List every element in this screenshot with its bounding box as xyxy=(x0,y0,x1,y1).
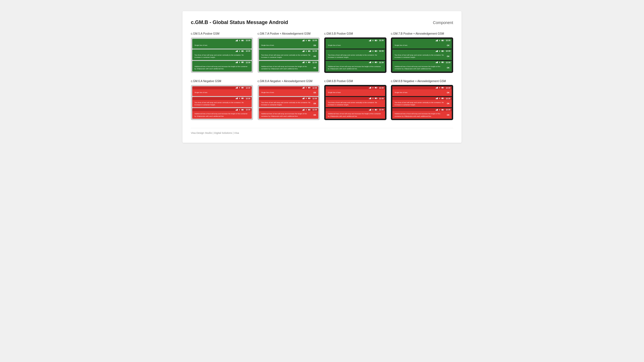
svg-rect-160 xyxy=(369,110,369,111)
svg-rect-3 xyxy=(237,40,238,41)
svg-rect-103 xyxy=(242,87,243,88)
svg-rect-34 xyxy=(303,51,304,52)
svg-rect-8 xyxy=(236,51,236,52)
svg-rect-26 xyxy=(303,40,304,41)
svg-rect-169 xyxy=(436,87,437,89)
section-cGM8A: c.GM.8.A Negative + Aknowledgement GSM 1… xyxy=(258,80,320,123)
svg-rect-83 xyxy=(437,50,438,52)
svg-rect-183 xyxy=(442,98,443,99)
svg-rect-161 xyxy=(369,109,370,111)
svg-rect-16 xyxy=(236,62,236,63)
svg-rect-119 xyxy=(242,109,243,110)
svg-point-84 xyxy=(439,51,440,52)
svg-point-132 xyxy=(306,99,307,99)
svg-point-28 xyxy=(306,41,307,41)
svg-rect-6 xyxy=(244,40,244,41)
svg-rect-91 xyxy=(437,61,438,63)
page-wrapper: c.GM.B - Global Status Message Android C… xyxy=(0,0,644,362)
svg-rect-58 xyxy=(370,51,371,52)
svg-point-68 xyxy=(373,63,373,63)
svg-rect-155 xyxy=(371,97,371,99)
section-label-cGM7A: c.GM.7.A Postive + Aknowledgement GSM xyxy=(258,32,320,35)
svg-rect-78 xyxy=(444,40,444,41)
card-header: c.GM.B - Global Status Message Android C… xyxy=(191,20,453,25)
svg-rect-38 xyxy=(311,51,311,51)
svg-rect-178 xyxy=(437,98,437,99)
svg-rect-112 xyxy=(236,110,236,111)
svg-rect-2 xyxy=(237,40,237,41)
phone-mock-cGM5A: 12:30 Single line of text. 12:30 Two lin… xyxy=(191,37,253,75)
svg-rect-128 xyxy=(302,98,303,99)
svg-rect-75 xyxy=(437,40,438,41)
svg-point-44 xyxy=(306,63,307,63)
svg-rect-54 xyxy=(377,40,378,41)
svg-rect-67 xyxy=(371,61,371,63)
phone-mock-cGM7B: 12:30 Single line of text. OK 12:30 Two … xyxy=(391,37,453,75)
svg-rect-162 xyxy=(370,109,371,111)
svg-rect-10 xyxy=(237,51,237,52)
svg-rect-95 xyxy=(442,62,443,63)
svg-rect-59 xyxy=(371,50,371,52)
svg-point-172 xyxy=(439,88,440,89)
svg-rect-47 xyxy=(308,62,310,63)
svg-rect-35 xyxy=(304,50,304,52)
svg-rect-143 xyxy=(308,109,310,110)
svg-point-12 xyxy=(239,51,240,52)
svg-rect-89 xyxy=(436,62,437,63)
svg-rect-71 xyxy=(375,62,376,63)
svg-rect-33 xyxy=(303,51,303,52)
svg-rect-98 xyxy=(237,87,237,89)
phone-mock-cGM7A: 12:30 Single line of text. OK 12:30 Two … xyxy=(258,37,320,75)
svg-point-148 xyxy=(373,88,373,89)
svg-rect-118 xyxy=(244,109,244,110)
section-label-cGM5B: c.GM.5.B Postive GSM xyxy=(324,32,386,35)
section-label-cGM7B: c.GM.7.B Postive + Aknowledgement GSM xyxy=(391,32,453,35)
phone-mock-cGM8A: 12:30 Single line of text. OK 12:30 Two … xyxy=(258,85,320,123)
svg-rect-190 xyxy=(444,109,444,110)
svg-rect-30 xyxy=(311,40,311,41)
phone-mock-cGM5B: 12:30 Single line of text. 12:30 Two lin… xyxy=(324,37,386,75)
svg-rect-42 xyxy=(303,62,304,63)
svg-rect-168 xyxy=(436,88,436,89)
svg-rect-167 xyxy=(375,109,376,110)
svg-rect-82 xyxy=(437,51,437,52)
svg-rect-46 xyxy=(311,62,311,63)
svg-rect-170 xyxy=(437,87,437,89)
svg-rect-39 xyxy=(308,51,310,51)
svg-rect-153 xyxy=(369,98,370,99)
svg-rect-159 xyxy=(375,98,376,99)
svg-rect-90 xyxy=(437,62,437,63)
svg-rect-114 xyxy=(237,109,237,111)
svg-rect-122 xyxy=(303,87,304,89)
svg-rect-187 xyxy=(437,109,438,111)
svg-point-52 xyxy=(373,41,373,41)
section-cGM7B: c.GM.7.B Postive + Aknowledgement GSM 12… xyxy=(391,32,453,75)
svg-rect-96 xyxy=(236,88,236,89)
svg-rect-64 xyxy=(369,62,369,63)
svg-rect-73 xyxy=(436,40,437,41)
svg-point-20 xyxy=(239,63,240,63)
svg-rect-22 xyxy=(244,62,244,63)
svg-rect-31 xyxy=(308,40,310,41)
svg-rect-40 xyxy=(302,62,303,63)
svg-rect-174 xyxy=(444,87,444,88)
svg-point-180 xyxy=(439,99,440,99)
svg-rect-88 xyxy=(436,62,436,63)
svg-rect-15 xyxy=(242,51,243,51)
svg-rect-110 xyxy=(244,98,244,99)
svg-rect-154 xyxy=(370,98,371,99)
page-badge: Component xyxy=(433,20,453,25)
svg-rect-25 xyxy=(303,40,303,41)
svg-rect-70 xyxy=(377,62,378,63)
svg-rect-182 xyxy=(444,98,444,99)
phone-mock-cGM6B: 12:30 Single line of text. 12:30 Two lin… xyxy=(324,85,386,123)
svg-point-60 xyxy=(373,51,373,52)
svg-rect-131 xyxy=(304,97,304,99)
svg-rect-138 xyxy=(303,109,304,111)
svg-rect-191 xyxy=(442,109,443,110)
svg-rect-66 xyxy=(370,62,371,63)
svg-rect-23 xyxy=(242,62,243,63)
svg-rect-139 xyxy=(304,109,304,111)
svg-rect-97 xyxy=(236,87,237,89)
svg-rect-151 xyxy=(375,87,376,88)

----

Your answer must be every line from the listing above that holds the string "text".

phone-mock-cGM5A: 12:30 Single line of text. 12:30 Two lin… xyxy=(191,37,253,75)
phone-mock-cGM7B: 12:30 Single line of text. OK 12:30 Two … xyxy=(391,37,453,75)
phone-mock-cGM7A: 12:30 Single line of text. OK 12:30 Two … xyxy=(258,37,320,75)
phone-mock-cGM8A: 12:30 Single line of text. OK 12:30 Two … xyxy=(258,85,320,123)
phone-mock-cGM5B: 12:30 Single line of text. 12:30 Two lin… xyxy=(324,37,386,75)
phone-mock-cGM6B: 12:30 Single line of text. 12:30 Two lin… xyxy=(324,85,386,123)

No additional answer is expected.